The Intensive Probation Services (IPS) Program provides increased supervision for juveniles struggling to maintain law abiding behavior in the community. IPS provides increased monitoring though frequent contact in the community, homes and schools. Electronic monitoring (GPS) is regularly used for enhanced supervision and enforcing restrictions.
Juveniles on IPS must abide by a curfew depending on their level of supervision within the program, refrain from operating a motor vehicle, remain in the county unless given prior authorization to leave and are restricted from associating with others who are in the juvenile or criminal justice systems. Each youth on IPS receives case planning services to develop a strategy to successfully complete the program. Referrals are made to appropriate programs and services such as individual, family and group counseling, substance abuse treatment, employment services, and community service projects.

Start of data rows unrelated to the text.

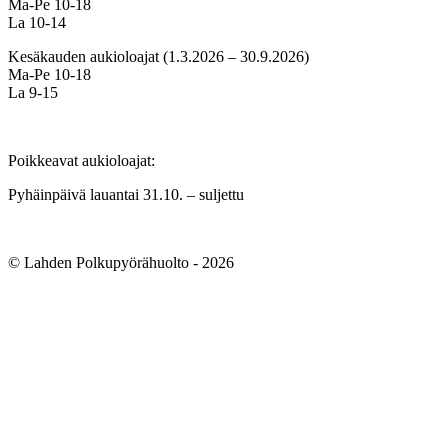
Ma-Pe 10-18
La 10-14
Kesäkauden aukioloajat (1.3.2026 – 30.9.2026)
Ma-Pe 10-18
La 9-15
Poikkeavat aukioloajat:
Pyhäinpäivä lauantai 31.10. – suljettu
© Lahden Polkupyörähuolto - 2026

Any juvenile that has a Juvenile Delinquency Petition filed in Court where the alleged offense is of a sexual nature, may be ordered to complete a Sex Offender Evaluation. Any minor found guilty of an offense as defined by the Sex Offender Management Board Act shall be required as part of the social investigation, to submit to a Sex Offender Evaluation. The evaluation shall be performed in compliance with the standards developed under the Sex Offender Management Board Act and by an evaluator approved by the Board.
The Juvenile Sex Offender (JSO) Program is a community-based tiered supervision program that emphasizes community safety, relapse prevention, and a family-centered approach to case management for juveniles who have sexually offended. The JSO Caseload is supervised by a Probation Officer who has received specialized training.
The Probation Officer works closely with a network of approved treatment providers and evaluators in order to provide specialized, evidence-based treatment that is individualized for each juvenile. Additionally, the JSO Program emphasizes specialized conditions, safety planning, regular communication with treatment providers, ongoing assessment of risk, and compliance with Juvenile Sex Offender Registration requirements.
Social history investigations are ordered by the Court after a finding of guilt on a delinquency petition. The minor and his/her parents/guardians are ordered to cooperate with an interview with a probation officer to provide information for the social history report.
The probation officer will also gather information from the minor’s school, counseling/treatment providers, law enforcement, and other agencies in order to provide assistance to the Court for the Sentencing Hearing. The report provides the minor an opportunity to address the Court in their own words, and an opportunity for the victim to explain the physical, financial and/or emotional harm caused to them as a result of the offense.
Step-Up is a domestic violence treatment program designed to work with juveniles who have become violent with a parent or caregiver. Step-Up is a twenty-one-week group counseling program for the juvenile and their parents. Step-Up helps participants learn and practice skills to prevent the use of violence and resolve conflict with respectful communication. It can be used at the Diversion, Supervision or Probation level. Juveniles who are detained as the result of an override on an arrest for Domestic Battery are screened for Step-up prior to their Detention Hearing.
Strong Roots Family Therapy is an intensive outcome-driven intervention for juveniles who have demonstrated a range of delinquent behaviors. Juvenile Justice Clinicians provide community-based services, between one and two sessions per week, to juveniles and their families who are under the supervision of the Probation Department.